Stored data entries

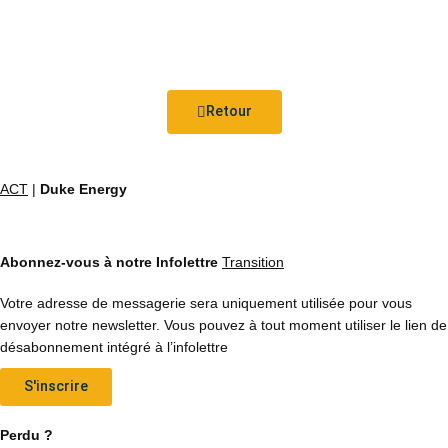
Retour
ACT
|
Duke Energy
Abonnez-vous à notre Infolettre
Transition
Votre adresse de messagerie sera uniquement utilisée pour vous
envoyer notre newsletter. Vous pouvez à tout moment utiliser le lien de
désabonnement intégré à l’infolettre
S'inscrire
Perdu ?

__TASK INSTRUCTIONS__
Looking at the records above, report how many lines contain the word "notre". Answer with the number only.

__COMPLETED TASK__
2